== Records to use ==

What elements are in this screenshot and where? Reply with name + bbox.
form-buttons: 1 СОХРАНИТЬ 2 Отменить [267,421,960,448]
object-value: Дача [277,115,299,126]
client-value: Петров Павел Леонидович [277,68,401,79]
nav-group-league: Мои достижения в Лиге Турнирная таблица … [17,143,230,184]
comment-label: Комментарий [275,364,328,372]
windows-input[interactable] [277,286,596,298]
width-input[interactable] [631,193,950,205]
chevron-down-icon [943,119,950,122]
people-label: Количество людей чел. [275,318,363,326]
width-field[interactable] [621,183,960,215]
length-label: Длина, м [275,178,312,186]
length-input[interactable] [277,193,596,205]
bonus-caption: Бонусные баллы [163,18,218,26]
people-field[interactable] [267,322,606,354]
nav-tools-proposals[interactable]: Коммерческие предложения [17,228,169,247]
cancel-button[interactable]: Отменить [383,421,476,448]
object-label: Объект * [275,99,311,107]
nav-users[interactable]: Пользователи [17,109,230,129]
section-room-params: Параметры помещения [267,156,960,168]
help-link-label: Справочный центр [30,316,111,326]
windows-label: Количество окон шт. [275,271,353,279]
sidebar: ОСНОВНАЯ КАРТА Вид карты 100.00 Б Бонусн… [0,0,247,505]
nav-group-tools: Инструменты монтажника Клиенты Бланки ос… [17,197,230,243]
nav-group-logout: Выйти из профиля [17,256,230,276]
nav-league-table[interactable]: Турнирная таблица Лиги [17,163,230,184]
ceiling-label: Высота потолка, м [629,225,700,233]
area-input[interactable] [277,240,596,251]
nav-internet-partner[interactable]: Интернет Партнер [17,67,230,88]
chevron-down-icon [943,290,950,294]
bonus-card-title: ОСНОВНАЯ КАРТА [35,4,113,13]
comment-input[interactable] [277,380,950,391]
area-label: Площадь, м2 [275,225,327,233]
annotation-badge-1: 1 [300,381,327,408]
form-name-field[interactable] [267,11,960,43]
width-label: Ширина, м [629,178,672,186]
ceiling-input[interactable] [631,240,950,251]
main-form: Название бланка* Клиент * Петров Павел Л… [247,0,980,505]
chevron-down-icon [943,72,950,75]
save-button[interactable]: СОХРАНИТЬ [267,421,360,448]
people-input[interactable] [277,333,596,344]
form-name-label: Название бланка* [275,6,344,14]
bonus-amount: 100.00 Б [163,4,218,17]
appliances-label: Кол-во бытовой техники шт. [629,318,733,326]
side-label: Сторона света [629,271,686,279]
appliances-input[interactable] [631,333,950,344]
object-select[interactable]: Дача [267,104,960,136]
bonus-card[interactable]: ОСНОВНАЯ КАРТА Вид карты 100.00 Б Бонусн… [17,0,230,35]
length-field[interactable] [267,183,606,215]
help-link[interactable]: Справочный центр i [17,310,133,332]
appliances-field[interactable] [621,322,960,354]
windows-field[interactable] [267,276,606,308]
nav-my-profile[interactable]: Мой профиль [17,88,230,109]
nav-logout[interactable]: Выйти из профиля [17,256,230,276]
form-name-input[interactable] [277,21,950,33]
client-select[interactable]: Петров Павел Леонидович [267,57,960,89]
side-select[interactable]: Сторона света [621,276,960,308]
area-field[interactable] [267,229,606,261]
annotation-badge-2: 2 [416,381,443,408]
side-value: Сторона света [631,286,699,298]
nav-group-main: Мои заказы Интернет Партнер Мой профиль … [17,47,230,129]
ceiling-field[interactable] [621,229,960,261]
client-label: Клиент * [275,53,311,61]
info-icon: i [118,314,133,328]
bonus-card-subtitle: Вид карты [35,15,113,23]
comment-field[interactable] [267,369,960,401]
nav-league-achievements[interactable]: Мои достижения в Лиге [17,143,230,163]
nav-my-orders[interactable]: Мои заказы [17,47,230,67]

===

__What the task requires__
Look through the data above and return each line where the string "windows" occurs.

__Task answer__
windows-input[interactable] [277,286,596,298]
windows-label: Количество окон шт. [275,271,353,279]
windows-field[interactable] [267,276,606,308]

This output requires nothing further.